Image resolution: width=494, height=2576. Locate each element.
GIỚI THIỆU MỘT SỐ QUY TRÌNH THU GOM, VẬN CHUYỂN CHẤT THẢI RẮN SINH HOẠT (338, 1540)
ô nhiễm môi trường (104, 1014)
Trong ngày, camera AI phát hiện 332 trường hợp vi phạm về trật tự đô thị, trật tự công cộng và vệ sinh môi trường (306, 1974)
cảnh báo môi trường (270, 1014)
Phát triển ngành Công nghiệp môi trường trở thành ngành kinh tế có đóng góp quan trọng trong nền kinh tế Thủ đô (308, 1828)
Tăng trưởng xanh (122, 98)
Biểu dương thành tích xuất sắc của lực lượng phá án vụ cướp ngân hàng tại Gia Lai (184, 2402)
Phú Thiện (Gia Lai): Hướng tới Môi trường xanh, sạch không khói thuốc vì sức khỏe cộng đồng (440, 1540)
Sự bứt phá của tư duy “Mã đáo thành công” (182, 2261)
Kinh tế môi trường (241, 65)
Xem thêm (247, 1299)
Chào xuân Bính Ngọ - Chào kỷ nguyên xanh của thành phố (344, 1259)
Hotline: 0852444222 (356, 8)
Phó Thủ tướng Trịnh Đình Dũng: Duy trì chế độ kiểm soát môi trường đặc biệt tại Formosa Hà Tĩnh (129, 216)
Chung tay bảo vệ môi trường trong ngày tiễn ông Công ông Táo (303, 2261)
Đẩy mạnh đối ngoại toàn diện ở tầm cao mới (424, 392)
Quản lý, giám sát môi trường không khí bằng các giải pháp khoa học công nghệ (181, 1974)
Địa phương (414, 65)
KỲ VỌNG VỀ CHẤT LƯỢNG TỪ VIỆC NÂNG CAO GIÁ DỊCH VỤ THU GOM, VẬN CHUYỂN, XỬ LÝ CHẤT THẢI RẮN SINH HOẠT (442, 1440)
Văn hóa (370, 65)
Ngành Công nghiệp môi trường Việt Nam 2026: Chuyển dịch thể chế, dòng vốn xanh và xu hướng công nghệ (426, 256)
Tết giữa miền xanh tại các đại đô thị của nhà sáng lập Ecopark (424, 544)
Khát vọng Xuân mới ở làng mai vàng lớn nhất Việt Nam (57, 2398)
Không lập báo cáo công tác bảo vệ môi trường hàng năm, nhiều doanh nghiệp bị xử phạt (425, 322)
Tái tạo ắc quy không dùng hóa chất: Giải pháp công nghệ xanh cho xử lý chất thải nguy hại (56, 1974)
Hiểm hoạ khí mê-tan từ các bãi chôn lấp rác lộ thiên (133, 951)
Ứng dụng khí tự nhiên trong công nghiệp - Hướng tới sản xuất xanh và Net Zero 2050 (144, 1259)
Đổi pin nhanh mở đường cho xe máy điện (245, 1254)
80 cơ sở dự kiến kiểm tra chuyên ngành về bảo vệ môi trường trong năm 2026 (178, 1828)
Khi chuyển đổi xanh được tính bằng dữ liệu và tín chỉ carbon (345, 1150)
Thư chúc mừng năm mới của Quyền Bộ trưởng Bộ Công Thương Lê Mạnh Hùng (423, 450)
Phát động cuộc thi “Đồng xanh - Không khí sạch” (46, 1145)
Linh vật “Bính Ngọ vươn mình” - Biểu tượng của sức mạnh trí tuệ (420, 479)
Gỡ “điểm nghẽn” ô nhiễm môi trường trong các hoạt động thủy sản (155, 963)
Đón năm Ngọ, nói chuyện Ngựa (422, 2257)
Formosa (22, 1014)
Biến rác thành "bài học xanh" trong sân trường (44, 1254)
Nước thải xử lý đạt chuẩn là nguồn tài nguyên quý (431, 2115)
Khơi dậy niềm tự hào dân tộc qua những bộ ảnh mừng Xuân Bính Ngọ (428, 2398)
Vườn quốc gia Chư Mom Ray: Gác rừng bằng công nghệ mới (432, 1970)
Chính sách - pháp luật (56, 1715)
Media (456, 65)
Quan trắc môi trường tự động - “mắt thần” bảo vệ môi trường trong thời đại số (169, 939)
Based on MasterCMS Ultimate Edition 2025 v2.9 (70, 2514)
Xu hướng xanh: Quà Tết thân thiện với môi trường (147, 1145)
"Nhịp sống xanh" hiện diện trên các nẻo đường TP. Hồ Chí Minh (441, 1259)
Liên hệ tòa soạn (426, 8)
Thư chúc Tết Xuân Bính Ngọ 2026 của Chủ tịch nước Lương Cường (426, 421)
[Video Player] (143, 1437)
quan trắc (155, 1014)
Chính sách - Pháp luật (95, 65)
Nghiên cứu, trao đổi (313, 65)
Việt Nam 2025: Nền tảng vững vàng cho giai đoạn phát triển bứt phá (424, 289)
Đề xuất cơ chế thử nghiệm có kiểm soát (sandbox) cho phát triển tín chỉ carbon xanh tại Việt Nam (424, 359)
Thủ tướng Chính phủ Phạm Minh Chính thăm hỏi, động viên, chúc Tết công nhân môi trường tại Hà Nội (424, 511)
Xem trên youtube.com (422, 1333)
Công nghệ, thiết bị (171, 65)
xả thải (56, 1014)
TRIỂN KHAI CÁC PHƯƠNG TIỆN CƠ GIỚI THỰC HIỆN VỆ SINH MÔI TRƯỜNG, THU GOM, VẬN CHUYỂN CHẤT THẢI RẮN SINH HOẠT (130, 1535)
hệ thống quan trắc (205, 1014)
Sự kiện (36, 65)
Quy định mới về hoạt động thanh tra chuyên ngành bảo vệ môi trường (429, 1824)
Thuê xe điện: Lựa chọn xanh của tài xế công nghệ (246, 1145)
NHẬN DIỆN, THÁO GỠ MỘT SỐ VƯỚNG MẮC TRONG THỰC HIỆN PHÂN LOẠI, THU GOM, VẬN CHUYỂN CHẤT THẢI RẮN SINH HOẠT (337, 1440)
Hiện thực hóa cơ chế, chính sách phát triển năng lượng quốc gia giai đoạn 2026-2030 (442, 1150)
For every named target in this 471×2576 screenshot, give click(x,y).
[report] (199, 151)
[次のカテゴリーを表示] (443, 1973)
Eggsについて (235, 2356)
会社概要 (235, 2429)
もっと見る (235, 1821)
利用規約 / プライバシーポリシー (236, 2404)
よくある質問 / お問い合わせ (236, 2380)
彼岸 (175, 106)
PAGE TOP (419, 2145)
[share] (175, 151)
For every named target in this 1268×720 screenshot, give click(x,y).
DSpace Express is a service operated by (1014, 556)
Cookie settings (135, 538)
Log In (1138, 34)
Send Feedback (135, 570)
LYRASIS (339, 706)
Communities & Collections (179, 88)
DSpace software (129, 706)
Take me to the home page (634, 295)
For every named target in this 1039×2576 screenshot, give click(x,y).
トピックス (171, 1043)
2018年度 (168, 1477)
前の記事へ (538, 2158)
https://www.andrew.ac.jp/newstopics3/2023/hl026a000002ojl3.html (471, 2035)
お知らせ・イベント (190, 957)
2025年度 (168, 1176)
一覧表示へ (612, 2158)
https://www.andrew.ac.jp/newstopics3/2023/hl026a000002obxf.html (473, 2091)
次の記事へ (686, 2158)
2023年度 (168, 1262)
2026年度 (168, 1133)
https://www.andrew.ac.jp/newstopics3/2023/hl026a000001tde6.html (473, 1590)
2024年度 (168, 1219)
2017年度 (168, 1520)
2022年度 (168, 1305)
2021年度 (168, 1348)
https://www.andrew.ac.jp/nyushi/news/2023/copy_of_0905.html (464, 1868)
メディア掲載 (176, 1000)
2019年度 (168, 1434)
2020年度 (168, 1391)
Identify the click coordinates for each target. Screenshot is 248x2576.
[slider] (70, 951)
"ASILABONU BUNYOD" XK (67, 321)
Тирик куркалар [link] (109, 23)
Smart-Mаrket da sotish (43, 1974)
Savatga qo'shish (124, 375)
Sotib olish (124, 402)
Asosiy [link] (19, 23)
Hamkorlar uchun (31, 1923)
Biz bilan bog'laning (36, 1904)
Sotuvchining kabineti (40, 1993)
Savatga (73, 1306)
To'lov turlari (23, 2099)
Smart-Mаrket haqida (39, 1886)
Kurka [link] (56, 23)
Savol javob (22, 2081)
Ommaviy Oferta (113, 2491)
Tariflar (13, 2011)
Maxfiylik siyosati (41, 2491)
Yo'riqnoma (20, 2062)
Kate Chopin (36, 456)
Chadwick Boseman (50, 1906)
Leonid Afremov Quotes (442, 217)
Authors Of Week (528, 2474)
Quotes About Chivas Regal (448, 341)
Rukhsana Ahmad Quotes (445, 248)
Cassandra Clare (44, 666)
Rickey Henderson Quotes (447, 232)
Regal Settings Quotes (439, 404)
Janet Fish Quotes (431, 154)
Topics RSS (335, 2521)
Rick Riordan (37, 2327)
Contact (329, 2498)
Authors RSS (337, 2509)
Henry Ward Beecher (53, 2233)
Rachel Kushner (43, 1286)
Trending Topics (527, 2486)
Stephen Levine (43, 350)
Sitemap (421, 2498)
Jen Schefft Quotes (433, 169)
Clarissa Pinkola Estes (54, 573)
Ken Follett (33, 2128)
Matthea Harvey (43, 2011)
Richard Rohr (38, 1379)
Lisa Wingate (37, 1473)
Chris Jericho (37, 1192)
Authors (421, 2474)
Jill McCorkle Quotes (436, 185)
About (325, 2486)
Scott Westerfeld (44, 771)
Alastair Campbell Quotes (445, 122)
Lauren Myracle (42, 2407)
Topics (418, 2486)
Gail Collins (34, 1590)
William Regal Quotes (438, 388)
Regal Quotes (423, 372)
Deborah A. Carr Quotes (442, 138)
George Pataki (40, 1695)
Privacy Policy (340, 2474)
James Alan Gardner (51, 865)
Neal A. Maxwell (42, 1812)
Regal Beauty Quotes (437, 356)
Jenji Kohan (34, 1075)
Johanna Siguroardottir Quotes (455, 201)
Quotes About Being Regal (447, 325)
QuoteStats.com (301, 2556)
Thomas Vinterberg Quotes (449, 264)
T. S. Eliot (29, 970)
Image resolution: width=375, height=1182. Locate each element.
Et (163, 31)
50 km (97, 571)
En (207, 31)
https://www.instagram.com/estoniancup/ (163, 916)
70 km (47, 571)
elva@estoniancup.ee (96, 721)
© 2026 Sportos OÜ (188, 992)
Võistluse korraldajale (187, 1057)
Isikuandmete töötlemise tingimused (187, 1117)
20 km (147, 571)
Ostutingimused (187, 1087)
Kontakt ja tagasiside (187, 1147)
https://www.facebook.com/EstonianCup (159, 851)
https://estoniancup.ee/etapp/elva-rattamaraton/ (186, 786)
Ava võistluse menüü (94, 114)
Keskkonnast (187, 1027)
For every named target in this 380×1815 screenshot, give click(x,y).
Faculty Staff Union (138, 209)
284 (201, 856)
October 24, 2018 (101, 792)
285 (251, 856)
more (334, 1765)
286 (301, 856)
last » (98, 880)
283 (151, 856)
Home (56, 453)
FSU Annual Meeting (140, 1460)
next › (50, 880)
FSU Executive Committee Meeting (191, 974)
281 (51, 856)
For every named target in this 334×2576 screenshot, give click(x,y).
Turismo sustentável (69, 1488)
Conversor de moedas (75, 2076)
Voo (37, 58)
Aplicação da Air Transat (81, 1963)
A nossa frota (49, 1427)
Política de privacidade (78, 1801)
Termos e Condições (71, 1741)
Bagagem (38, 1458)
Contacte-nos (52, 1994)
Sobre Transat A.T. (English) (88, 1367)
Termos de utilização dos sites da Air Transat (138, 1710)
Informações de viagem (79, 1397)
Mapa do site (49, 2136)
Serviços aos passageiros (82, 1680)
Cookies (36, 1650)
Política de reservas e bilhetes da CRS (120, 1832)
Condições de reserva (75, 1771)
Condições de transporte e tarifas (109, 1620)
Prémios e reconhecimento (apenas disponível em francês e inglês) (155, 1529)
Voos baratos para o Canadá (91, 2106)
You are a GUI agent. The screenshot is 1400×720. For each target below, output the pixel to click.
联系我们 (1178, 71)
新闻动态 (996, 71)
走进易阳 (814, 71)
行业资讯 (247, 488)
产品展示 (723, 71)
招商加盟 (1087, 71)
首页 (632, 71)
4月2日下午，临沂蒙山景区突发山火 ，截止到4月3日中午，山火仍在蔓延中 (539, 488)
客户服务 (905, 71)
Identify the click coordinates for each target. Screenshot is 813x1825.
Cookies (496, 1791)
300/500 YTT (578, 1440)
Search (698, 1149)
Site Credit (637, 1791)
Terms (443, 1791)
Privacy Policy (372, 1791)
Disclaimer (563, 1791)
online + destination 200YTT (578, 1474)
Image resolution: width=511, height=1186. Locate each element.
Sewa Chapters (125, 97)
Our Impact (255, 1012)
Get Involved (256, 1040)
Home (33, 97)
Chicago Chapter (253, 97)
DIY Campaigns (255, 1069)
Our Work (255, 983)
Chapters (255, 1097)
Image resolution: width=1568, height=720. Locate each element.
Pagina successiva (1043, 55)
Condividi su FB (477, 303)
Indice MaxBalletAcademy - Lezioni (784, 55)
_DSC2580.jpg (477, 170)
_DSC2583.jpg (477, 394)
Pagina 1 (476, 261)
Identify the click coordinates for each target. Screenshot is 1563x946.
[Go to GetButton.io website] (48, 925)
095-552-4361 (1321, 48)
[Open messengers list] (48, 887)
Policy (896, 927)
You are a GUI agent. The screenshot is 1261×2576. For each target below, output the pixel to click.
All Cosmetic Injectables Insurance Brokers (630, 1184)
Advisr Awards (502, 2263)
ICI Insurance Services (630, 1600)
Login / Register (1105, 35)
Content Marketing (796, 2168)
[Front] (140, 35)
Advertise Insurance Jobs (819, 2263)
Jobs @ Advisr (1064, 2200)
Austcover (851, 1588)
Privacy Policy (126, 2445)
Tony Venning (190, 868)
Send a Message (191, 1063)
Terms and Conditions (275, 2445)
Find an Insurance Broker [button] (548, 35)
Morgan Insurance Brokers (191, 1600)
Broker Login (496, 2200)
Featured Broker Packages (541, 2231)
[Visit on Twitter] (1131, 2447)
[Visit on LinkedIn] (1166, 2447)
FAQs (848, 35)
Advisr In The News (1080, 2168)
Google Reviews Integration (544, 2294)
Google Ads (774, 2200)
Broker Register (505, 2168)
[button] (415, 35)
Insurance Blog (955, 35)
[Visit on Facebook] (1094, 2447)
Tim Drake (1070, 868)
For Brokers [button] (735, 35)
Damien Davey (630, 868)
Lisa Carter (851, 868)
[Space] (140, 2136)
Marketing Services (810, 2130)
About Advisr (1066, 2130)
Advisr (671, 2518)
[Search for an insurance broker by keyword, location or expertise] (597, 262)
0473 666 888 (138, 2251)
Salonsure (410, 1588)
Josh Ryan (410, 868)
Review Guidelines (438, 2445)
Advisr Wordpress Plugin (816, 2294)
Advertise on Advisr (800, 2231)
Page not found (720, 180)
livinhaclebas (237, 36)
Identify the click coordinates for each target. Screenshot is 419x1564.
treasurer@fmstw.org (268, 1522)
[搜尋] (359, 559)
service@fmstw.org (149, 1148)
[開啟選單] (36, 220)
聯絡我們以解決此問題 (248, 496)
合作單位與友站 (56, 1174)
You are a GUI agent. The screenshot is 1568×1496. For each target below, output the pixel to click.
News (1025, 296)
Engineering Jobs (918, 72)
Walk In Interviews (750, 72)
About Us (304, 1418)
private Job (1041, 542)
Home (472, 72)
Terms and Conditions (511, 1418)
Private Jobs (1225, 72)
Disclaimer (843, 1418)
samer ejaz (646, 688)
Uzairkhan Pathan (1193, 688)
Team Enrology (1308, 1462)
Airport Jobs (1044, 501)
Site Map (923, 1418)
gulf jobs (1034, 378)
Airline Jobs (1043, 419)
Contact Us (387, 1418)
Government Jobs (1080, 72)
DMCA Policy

> Exercise prompt
Count how many lines above include the word "Policy" and answer with that figure only.

> Your solution
5